The business world is a world of economics.
The study of economics teaches us about the relationships between buying and selling goods and services. Through an understanding of this relationship a businessperson is able to make decisions about what they should offer for sale, how much of it they should aim to sell and how much they should sell it for. Economics therefore is concerned with demand and supply - efforts to meet unlimited demand for goods and services with limited resources.

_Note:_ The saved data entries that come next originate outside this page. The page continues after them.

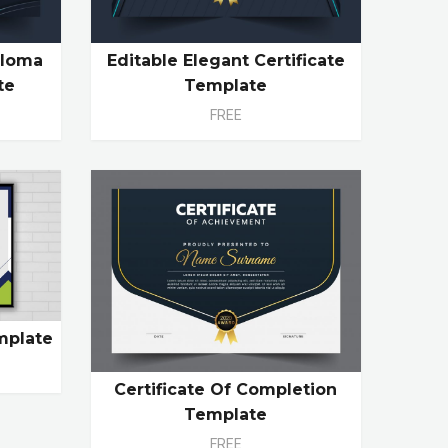
ploma
Editable Elegant Certificate
te
Template
FREE
mplate
Certificate Of Completion
Template
FREE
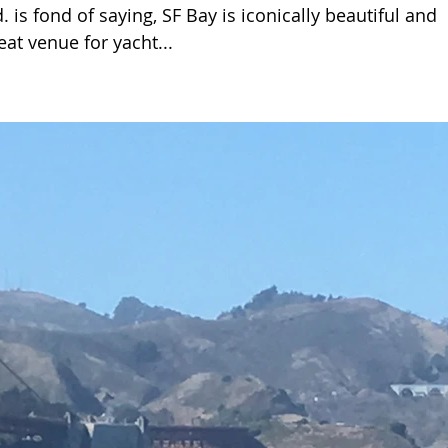
is fond of saying, SF Bay is iconically beautiful and
eat venue for yacht...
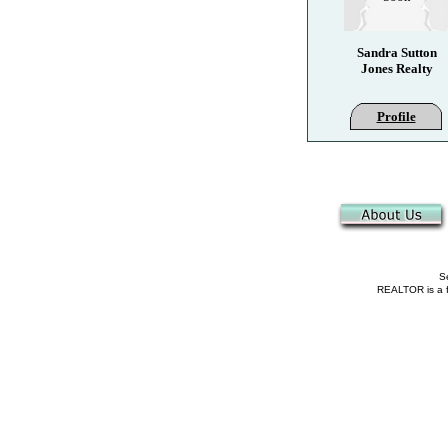
Sandra Sutton
Jones Realty
Profile
Se
REALTOR is a fe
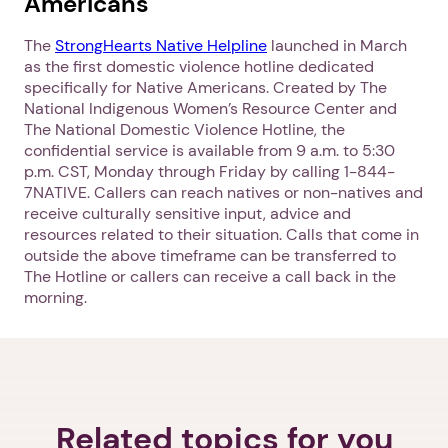
Americans
The
StrongHearts Native Helpline
launched in March
as the first domestic violence hotline dedicated
specifically for Native Americans. Created by The
Next step: Custom Icon Title
National Indigenous Women’s Resource Center and
The National Domestic Violence Hotline, the
Next
confidential service is available from 9 a.m. to 5:30
p.m. CST, Monday through Friday by calling 1-844-
7NATIVE. Callers can reach natives or non-natives and
receive culturally sensitive input, advice and
resources related to their situation. Calls that come in
outside the above timeframe can be transferred to
The Hotline or callers can receive a call back in the
morning.
Related topics for you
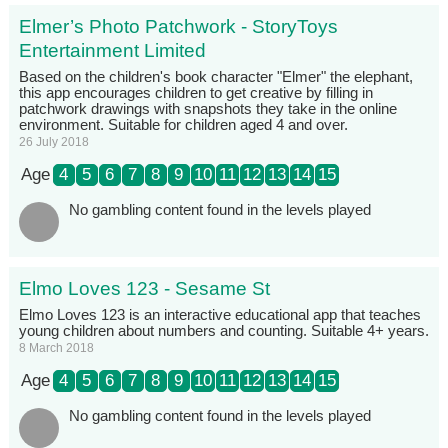
Elmer’s Photo Patchwork - StoryToys
Entertainment Limited
Based on the children's book character "Elmer" the elephant,
this app encourages children to get creative by filling in
patchwork drawings with snapshots they take in the online
environment. Suitable for children aged 4 and over.
26 July 2018
Age
4
5
6
7
8
9
10
11
12
13
14
15
No gambling content found in the levels played
Elmo Loves 123 - Sesame St
Elmo Loves 123 is an interactive educational app that teaches
young children about numbers and counting. Suitable 4+ years.
8 March 2018
Age
4
5
6
7
8
9
10
11
12
13
14
15
No gambling content found in the levels played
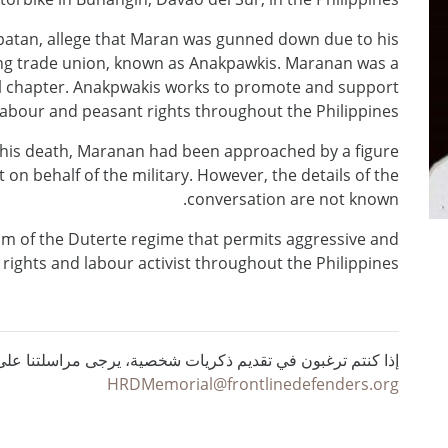
patan, allege that Maran was gunned down due to his
t-wing trade union, known as Anakpawkis. Maranan was a
nal chapter. Anakpwakis works to promote and support
labour and peasant rights throughout the Philippines.
o his death, Maranan had been approached by a figure
t on behalf of the military. However, the details of the
conversation are not known.
sm of the Duterte regime that permits aggressive and
ights and labour activist throughout the Philippines.
ي تقديم ذكريات شخصية، يرجى مراسلتنا على البريد الإلكتروني :
HRDMemorial@frontlinedefenders.org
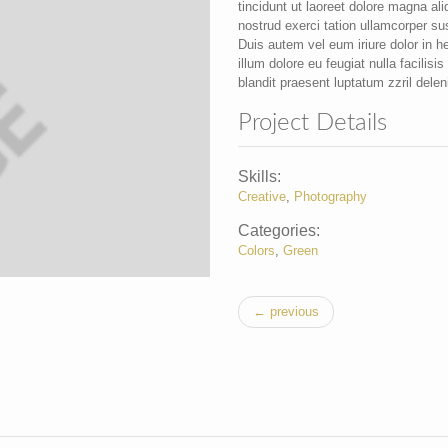
tincidunt ut laoreet dolore magna al
nostrud exerci tation ullamcorper su
Duis autem vel eum iriure dolor in he
illum dolore eu feugiat nulla facilis
blandit praesent luptatum zzril deleni
Project Details
Skills:
Creative
,
Photography
Categories:
Colors
,
Green
← previous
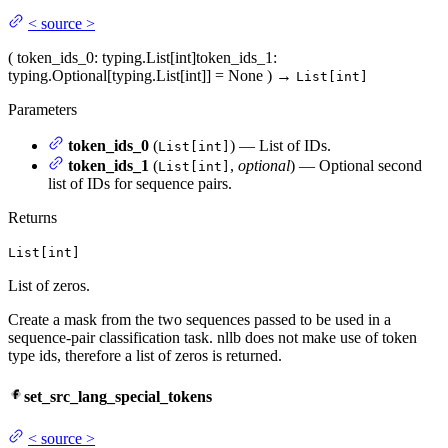
<
source
>
(
token_ids_0
: typing.List[int]
token_ids_1
:
typing.Optional[typing.List[int]] = None
)
→
List[int]
Parameters
token_ids_0
(
) — List of IDs.
List[int]
token_ids_1
(
,
optional
) — Optional second
List[int]
list of IDs for sequence pairs.
Returns
List[int]
List of zeros.
Create a mask from the two sequences passed to be used in a
sequence-pair classification task. nllb does not make use of token
type ids, therefore a list of zeros is returned.
set_src_lang_special_tokens
<
source
>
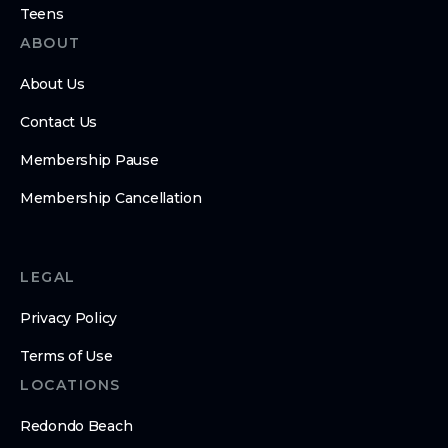
Teens
ABOUT
About Us
Contact Us
Membership Pause
Membership Cancellation
LEGAL
Privacy Policy
Terms of Use
LOCATIONS
Redondo Beach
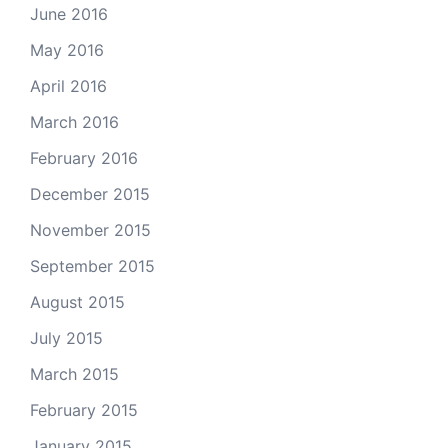
June 2016
May 2016
April 2016
March 2016
February 2016
December 2015
November 2015
September 2015
August 2015
July 2015
March 2015
February 2015
January 2015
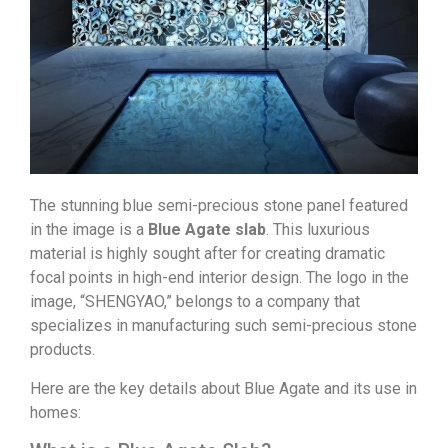
The stunning blue semi-precious stone panel featured
in the image is a
Blue Agate slab
. This luxurious
material is highly sought after for creating dramatic
focal points in high-end interior design. The logo in the
image, “SHENGYAO,” belongs to a company that
specializes in manufacturing such semi-precious stone
products.
Here are the key details about Blue Agate and its use in
homes:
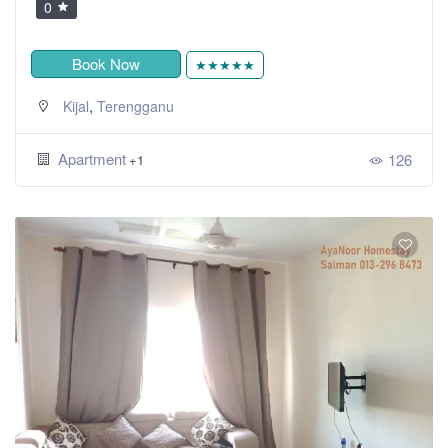
0
Book Now
★★★★★
,
Kijal
Terengganu
Apartment
126
+1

People have an endless list of wants, but because we have a limited source of goods and services (i.e. due to scarcity) we can't have everything we want. Wants differ to needs. Needs are the basic requirements for survival such as food, water and shelter. In today’s world there are often distorted lines between wants and needs, for example many people would now consider a computer a need.
Scarcity
Scarcity is a fundamental economic problem facing all societies and the governments that administer them. A nation has two factors available to it in dealing with the issue of scarcity: production and resources. The role of the economic system is to combine resources to satisfy or partly satisfy human wants and it is the efficiency with which these factors are used that determines a nation’s success.
Economic Resources
Resources are traditionally divided into three groups:
- Land: all natural resources, soil and the productive capacity which can be extracted from it.
- Labour: human effort of all types; mental as well as physical labour. (Note: not all labour is equally productive; different people have different amounts of human resource.)
- Capital: the total of man made resources = capital (includes buildings, equipment etc.)
A new approach is to also add intellectualism and entrepreneurship to the above three groups.
Economics attempts to answer the following:
- What should be produced in an economy?
- How it should be produced (what methods should be used?)
- Who should receive the output of goods and services produced?
- Where should production take place?
- When should production take place?
Distribution can be controlled by government and services may be evenly or unevenly distributed i.e. different people purchase more than others because they earn more. Goods and services used can be restricted by manipulation of price levels.